The epicranium includes all the tissues that are found to the exterior of the cranium, the section of the skull that encloses the brain. These include the muscles covering this portion of the skull, the frontalis and occipitalis, collectively referred to as the epicranius muscle. In addition, the epicranium includes the galea aponeurosis, connective tissue blanketing most of the top of the skull, and the skin. Collectively, these tissues are often referred to as the scalp.
Corresponding with the bones of the cranium they cover — the frontal and occipital bones — the muscles of the epicranium include the frontalis and occipitalis. Shaped like curved plates with jagged edges that fit together to form the rounded cranium, the bones these muscles cover are found in the forehead region, in the case of the frontalis, and the lower posterior skull, as with the occipitalis. The frontalis muscle covers most of the forehead, with fibers stretching vertically from the skin behind the eyebrows to the forward border of the galea aponeurosis, and is the muscle that raises the eyebrows. On the lower posterior skull, the occipitalis muscle arises from a curved ridge known as the superior nuchal line, and its fibers ascend a short distance before attaching to the rear border of the galea aponeurosis. This muscle assists the frontalis in raising the eyebrows.
Though these muscles of the epicranium are located on the opposite sides of the skull, they are able to share a function because they are joined by the galea aponeurosis. Also known as the epicranial aponeurosis or galea aponeurotica, this layer of tissue, made of dense connective fibers like collagen and elastin, originates on a ridge above the superior nuchal line called the highest nuchal line.
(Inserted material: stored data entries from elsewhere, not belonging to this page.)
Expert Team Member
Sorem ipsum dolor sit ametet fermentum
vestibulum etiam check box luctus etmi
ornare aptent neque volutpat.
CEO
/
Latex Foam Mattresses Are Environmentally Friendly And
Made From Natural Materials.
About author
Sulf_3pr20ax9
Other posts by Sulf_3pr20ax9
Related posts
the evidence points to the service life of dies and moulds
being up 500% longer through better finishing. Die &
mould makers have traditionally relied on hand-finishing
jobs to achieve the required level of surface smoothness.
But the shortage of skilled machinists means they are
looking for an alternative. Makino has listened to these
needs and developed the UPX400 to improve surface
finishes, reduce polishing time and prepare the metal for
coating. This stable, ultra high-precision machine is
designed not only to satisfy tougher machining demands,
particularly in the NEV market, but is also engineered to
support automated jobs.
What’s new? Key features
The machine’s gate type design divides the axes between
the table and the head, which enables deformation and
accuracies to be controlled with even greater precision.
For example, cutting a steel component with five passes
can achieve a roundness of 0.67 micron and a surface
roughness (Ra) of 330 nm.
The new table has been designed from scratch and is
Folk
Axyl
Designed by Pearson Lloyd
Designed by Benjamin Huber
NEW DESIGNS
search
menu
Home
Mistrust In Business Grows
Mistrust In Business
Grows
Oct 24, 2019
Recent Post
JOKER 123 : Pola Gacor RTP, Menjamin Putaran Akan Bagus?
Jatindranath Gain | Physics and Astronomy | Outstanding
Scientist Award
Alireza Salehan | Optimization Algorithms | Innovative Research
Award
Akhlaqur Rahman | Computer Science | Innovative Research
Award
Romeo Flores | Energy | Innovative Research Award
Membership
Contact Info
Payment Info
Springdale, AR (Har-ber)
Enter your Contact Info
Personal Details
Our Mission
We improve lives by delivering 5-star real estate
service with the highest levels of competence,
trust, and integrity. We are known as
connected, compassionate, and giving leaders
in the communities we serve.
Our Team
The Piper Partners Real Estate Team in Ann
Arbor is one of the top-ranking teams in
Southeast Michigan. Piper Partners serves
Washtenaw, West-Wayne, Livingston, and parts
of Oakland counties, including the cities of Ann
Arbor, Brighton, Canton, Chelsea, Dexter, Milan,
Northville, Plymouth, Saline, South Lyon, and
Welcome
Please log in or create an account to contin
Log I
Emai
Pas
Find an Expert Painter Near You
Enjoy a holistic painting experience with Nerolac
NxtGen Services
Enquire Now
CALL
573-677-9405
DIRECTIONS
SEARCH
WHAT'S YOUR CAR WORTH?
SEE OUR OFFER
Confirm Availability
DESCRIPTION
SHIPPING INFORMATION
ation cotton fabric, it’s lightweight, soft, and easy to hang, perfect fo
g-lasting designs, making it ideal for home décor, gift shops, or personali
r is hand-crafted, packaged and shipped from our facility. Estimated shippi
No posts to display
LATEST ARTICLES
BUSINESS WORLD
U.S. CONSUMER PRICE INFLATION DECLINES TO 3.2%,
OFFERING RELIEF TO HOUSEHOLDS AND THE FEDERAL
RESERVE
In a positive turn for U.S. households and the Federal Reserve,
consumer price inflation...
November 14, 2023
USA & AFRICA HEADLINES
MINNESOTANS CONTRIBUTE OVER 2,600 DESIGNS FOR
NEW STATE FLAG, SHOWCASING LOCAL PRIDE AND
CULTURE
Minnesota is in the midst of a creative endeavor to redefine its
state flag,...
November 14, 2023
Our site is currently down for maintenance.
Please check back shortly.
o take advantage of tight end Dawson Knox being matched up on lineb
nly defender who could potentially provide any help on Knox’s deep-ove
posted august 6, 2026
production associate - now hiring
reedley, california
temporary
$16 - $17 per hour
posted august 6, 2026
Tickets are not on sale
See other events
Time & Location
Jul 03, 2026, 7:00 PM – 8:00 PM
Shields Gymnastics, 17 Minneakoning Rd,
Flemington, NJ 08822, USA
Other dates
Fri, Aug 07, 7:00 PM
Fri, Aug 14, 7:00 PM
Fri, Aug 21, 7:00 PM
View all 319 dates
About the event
Stretching across the top of the skull and extending toward the temporalis muscle behind the ears on either side of the head, it attaches to the top of the frontalis muscle at the top of the forehead. When the epicranial muscles contract, they shorten, drawing the skin above the eyebrows upward and backward toward the aponeurosis.
Get startedWikibuy compensates us when you install Wikibuy using the links we provided.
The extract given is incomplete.